I didn't want to reveal that part of me to my peers during my pre-teen years. I was afraid that someone would criticize me for something I had no control over. I still fear people shaming me for having autism today, but it's not as bad as it was back then. I did briefly address my diagnosis in a speech I wrote in seventh grade on learning disabilities. The speech didn't make a huge difference in peer acceptance, so I figured that people will likely understand it more as they get older.
High School Years
After a series of bullying incidents, misunderstandings and other autism-related challenges near the start of high school, which were almost traumatizing for me, I decided it would be better if people knew I have autism. This way, people will realize that I didn't choose to be different. I was socially aware enough that I knew not to go around and tell every single person I know that I have autism. However, there were a few relevant class discussions back in some high school classes where I knew sharing my situation would add well to the discussion. Again, sharing my diagnosis didn't magically make my peers more accepting, but it helped them understand why I am different.
Also, in 10th grade back in 2009, I had an article on me by the Oakville Beaver, which shared my experiences growing up with autism. I noticed a huge plunge in how often I was bullied after the article was released, but I was still heavily isolated the rest of high school and didn't talk to many people unless if needed.
Later Years and the Present Day
I am open to talking about my diagnosis with almost anyone, especially if I connect with a person rather well. That being said, I won't always disclose my autism to people unless it's relevant to a conversation topic we're already having, if it's related to an accomplishment I had such as "The journey of autism services" article I won an award for during my time in Sheridan's journalism program in 2018, or if it's necessary for a given situation.
Many people in my life today know about my diagnosis because I have openly talked about being autistic on social media posts and have shared my ASD Today articles in both post and story formats.

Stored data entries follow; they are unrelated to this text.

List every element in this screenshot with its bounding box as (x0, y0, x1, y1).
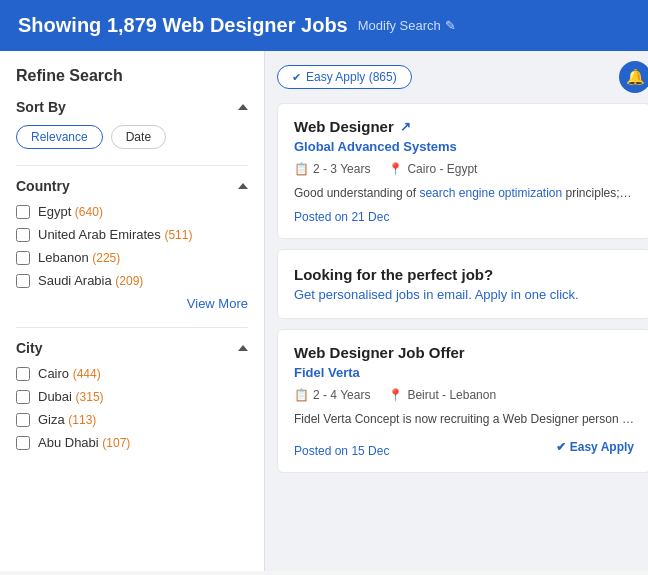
sort-label: Sort By (16, 99, 66, 115)
city-label: City (16, 340, 42, 356)
country-item-uae: United Arab Emirates (511) (16, 227, 248, 242)
job-title-1: Web Designer ↗ (294, 118, 634, 135)
job-desc-1: Good understanding of search engine opti… (294, 184, 634, 202)
location-meta-2: 📍 Beirut - Lebanon (388, 388, 496, 402)
promo-desc: Get personalised jobs in email. Apply in… (294, 287, 634, 302)
sort-buttons: Relevance Date (16, 125, 248, 149)
experience-meta-1: 📋 2 - 3 Years (294, 162, 370, 176)
city-checkbox-dubai[interactable] (16, 390, 30, 404)
country-checkbox-egypt[interactable] (16, 205, 30, 219)
briefcase-icon-1: 📋 (294, 162, 309, 176)
sidebar-title: Refine Search (16, 67, 248, 85)
city-item-cairo: Cairo (444) (16, 366, 248, 381)
country-section-header: Country (16, 178, 248, 194)
country-checkbox-lebanon[interactable] (16, 251, 30, 265)
modify-search-link[interactable]: Modify Search ✎ (358, 18, 456, 33)
job-card-1: Web Designer ↗ Global Advanced Systems 📋… (277, 103, 648, 239)
location-meta-1: 📍 Cairo - Egypt (388, 162, 477, 176)
country-item-lebanon: Lebanon (225) (16, 250, 248, 265)
country-checkbox-uae[interactable] (16, 228, 30, 242)
city-checkbox-giza[interactable] (16, 413, 30, 427)
posted-date-2: Posted on 15 Dec (294, 444, 389, 458)
posted-date-1: Posted on 21 Dec (294, 210, 634, 224)
job-meta-1: 📋 2 - 3 Years 📍 Cairo - Egypt (294, 162, 634, 176)
check-icon: ✔ (292, 71, 301, 84)
city-item-dubai: Dubai (315) (16, 389, 248, 404)
city-item-giza: Giza (113) (16, 412, 248, 427)
sidebar: Refine Search Sort By Relevance Date Cou… (0, 51, 265, 571)
country-section: Country Egypt (640) United Arab Emirates… (16, 178, 248, 311)
bell-icon: 🔔 (626, 68, 645, 86)
country-item-saudi: Saudi Arabia (209) (16, 273, 248, 288)
pencil-icon: ✎ (445, 18, 456, 33)
city-checkbox-cairo[interactable] (16, 367, 30, 381)
job-card-2: Web Designer Job Offer Fidel Verta 📋 2 -… (277, 329, 648, 473)
divider-2 (16, 327, 248, 328)
city-section-header: City (16, 340, 248, 356)
city-chevron-icon (238, 345, 248, 351)
city-section: City Cairo (444) Dubai (315) Giza (113) … (16, 340, 248, 450)
company-name-1: Global Advanced Systems (294, 139, 634, 154)
briefcase-icon-2: 📋 (294, 388, 309, 402)
page-title: Showing 1,879 Web Designer Jobs (18, 14, 348, 37)
city-checkbox-abudhabi[interactable] (16, 436, 30, 450)
sort-section-header: Sort By (16, 99, 248, 115)
divider-1 (16, 165, 248, 166)
job-meta-2: 📋 2 - 4 Years 📍 Beirut - Lebanon (294, 388, 634, 402)
check-icon-2: ✔ (556, 440, 566, 454)
country-item-egypt: Egypt (640) (16, 204, 248, 219)
filter-bar: ✔ Easy Apply (865) 🔔 (277, 61, 648, 93)
country-label: Country (16, 178, 70, 194)
job-title-2: Web Designer Job Offer (294, 344, 634, 361)
city-item-abudhabi: Abu Dhabi (107) (16, 435, 248, 450)
country-chevron-icon (238, 183, 248, 189)
experience-meta-2: 📋 2 - 4 Years (294, 388, 370, 402)
sort-date-button[interactable]: Date (111, 125, 166, 149)
header: Showing 1,879 Web Designer Jobs Modify S… (0, 0, 648, 51)
easy-apply-tag-2: ✔ Easy Apply (556, 440, 634, 454)
sort-chevron-icon (238, 104, 248, 110)
company-name-2: Fidel Verta (294, 365, 634, 380)
promo-title: Looking for the perfect job? (294, 266, 634, 283)
country-checkbox-saudi[interactable] (16, 274, 30, 288)
location-icon-2: 📍 (388, 388, 403, 402)
notification-bell-button[interactable]: 🔔 (619, 61, 648, 93)
external-link-icon-1: ↗ (400, 119, 411, 134)
country-view-more-link[interactable]: View More (16, 296, 248, 311)
location-icon-1: 📍 (388, 162, 403, 176)
sort-relevance-button[interactable]: Relevance (16, 125, 103, 149)
promo-card: Looking for the perfect job? Get persona… (277, 249, 648, 319)
jobs-panel: ✔ Easy Apply (865) 🔔 Web Designer ↗ Glob… (265, 51, 648, 493)
main-layout: Refine Search Sort By Relevance Date Cou… (0, 51, 648, 571)
job-desc-2: Fidel Verta Concept is now recruiting a … (294, 410, 634, 428)
sort-section: Sort By Relevance Date (16, 99, 248, 149)
easy-apply-filter-button[interactable]: ✔ Easy Apply (865) (277, 65, 412, 89)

Therefore, many of my peers know I have autism, but there aren't many where me having autism was a conversation topic.
Like many things in life, I've gotten mixed results when it comes to autism acceptance from others in recent days.
Conclusion
Some people on the spectrum are far more open and comfortable telling people they have autism more than others, and that is okay.

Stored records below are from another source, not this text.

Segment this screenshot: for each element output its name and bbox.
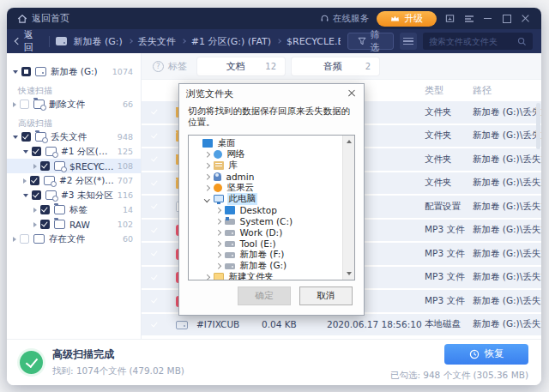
sidebar-checkbox[interactable] xyxy=(21,67,31,76)
sidebar-item[interactable]: #1 分区(G:) (FAT)125 xyxy=(7,144,141,159)
ok-button[interactable]: 确定 xyxy=(238,286,291,305)
nutstore-icon xyxy=(214,184,222,192)
dialog-scrollbar[interactable] xyxy=(342,136,354,280)
sidebar-checkbox[interactable] xyxy=(40,205,50,214)
chevron-collapsed-icon[interactable] xyxy=(215,263,220,268)
chevron-right-icon[interactable] xyxy=(13,237,16,242)
breadcrumb-separator-icon xyxy=(128,39,133,44)
dialog-tree-item[interactable]: 库 xyxy=(190,160,339,171)
chevron-collapsed-icon[interactable] xyxy=(215,230,220,235)
header-type[interactable]: 类型 xyxy=(425,84,473,97)
dialog-tree-item[interactable]: 网络 xyxy=(190,148,339,160)
chevron-down-icon[interactable] xyxy=(13,70,18,74)
sidebar-checkbox[interactable] xyxy=(40,161,50,171)
tab-audio[interactable]: 音频 2 xyxy=(292,57,379,75)
sidebar-item[interactable]: RAW102 xyxy=(7,217,141,232)
dialog-tree-item[interactable]: 此电脑 xyxy=(190,193,339,204)
chevron-down-icon[interactable] xyxy=(23,150,28,154)
maximize-button[interactable] xyxy=(501,13,512,24)
sidebar-item[interactable]: 丢失文件948 xyxy=(7,130,141,144)
dialog-tree-item[interactable]: 桌面 xyxy=(190,137,339,148)
chevron-down-icon[interactable] xyxy=(23,194,28,197)
sidebar-checkbox[interactable] xyxy=(30,176,39,185)
sidebar-item[interactable]: 新加卷 (G:)1074 xyxy=(7,64,141,79)
table-row[interactable]: #I7IXCUB0.04 KB2020.06.17 18:56:10本地磁盘新加… xyxy=(142,314,541,336)
sidebar-item-count: 116 xyxy=(114,190,133,200)
sidebar-item[interactable]: $RECYCLE.BIN108 xyxy=(7,159,141,173)
breadcrumb-item[interactable]: $RECYCLE.BIN xyxy=(287,36,340,47)
chevron-collapsed-icon[interactable] xyxy=(204,185,209,190)
recover-button[interactable]: 恢复 xyxy=(444,344,528,365)
chevron-expanded-icon[interactable] xyxy=(204,196,209,202)
search-icon[interactable] xyxy=(517,37,527,46)
view-list-button[interactable] xyxy=(400,33,417,50)
browse-folder-dialog: 浏览文件夹 切勿将找到的数据保存回原来丢失数据的位置。 桌面网络库admin坚果… xyxy=(178,83,365,316)
chevron-right-icon[interactable] xyxy=(33,164,37,169)
sidebar-checkbox[interactable] xyxy=(40,220,50,229)
breadcrumb-item[interactable]: 新加卷 (G:) xyxy=(73,35,122,48)
file-type: 文件夹 xyxy=(425,154,473,166)
chevron-collapsed-icon[interactable] xyxy=(215,241,220,246)
sidebar-item[interactable]: 存在文件60 xyxy=(7,232,141,246)
sidebar-item[interactable]: #3 未知分区116 xyxy=(7,188,141,202)
sidebar-item[interactable]: #2 分区(*) (NTF...707 xyxy=(7,173,141,188)
online-service-button[interactable]: 在线服务 xyxy=(320,13,369,25)
breadcrumb-item[interactable]: #1 分区(G:) (FAT) xyxy=(191,35,271,48)
cancel-button[interactable]: 取消 xyxy=(299,286,353,305)
chevron-collapsed-icon[interactable] xyxy=(204,152,209,157)
file-type: MP3 文件 xyxy=(425,271,473,283)
menu-icon[interactable] xyxy=(463,13,474,24)
chevron-right-icon[interactable] xyxy=(33,208,37,213)
dialog-tree-item[interactable]: Desktop xyxy=(190,204,339,215)
chevron-collapsed-icon[interactable] xyxy=(204,163,209,168)
dialog-tree-item[interactable]: 新加卷 (F:) xyxy=(190,249,339,260)
dialog-tree-item[interactable]: 新建文件夹 xyxy=(190,271,339,280)
sidebar-checkbox[interactable] xyxy=(20,100,29,109)
dialog-tree-item[interactable]: admin xyxy=(190,171,339,182)
scan-status-title: 高级扫描完成 xyxy=(52,347,184,362)
sidebar-item[interactable]: 删除文件66 xyxy=(7,97,141,112)
sidebar-checkbox[interactable] xyxy=(21,132,31,142)
minimize-button[interactable] xyxy=(482,13,493,24)
upgrade-button[interactable]: 升级 xyxy=(377,11,437,27)
disk-file-icon xyxy=(176,321,188,329)
tag-toggle[interactable]: 标签 xyxy=(153,60,187,73)
drive-icon xyxy=(225,263,235,269)
chevron-down-icon[interactable] xyxy=(13,136,18,139)
filter-button[interactable]: 筛选 xyxy=(347,33,395,50)
sidebar-checkbox[interactable] xyxy=(32,147,41,156)
file-path: 新加卷 (G:)\丢失文... xyxy=(473,201,541,213)
sidebar-item-count: 14 xyxy=(119,205,133,214)
chevron-collapsed-icon[interactable] xyxy=(204,274,209,280)
chevron-collapsed-icon[interactable] xyxy=(215,252,220,257)
breadcrumb-item[interactable]: 丢失文件 xyxy=(138,35,176,48)
tab-label: 音频 xyxy=(300,60,365,73)
headset-icon xyxy=(320,14,329,23)
sidebar-checkbox[interactable] xyxy=(32,190,41,200)
online-service-label: 在线服务 xyxy=(333,13,369,25)
search-input[interactable] xyxy=(429,37,514,46)
chevron-collapsed-icon[interactable] xyxy=(215,208,220,213)
success-check-icon xyxy=(20,351,43,374)
close-button[interactable] xyxy=(520,13,531,24)
chevron-right-icon[interactable] xyxy=(13,102,16,107)
header-path[interactable]: 路径 xyxy=(473,84,541,97)
dialog-close-icon[interactable] xyxy=(347,88,357,99)
dialog-tree-item[interactable]: Work (D:) xyxy=(190,226,339,238)
dialog-tree-item[interactable]: System (C:) xyxy=(190,215,339,226)
chevron-right-icon[interactable] xyxy=(33,222,37,227)
sidebar-checkbox[interactable] xyxy=(20,234,29,244)
sidebar-item[interactable]: 标签14 xyxy=(7,202,141,217)
chevron-right-icon[interactable] xyxy=(23,178,27,184)
dialog-tree-item[interactable]: Tool (E:) xyxy=(190,238,339,249)
chevron-collapsed-icon[interactable] xyxy=(204,174,209,179)
chevron-collapsed-icon[interactable] xyxy=(215,219,220,224)
feedback-icon[interactable] xyxy=(444,13,455,24)
dialog-tree-item[interactable]: 坚果云 xyxy=(190,182,339,193)
vertical-scrollbar[interactable] xyxy=(536,103,540,149)
dialog-tree-item[interactable]: 新加卷 (G:) xyxy=(190,260,339,271)
tab-documents[interactable]: 文档 12 xyxy=(197,57,285,75)
sidebar-item-count: 108 xyxy=(114,161,133,171)
home-button[interactable]: 返回首页 xyxy=(17,12,69,25)
back-button[interactable]: 返回 xyxy=(15,28,42,54)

For me, it's often for the best if people know about my autism because I don't want to deceive people into thinking I'm a completely normal human being when I'm not, and then have them assume the worst of me once they notice something is different.
On the other side of the coin, it is understandable why a person on the spectrum would find it nerve-wracking to talk about their diagnosis because some people may not be as sympathetic as we would like them to be.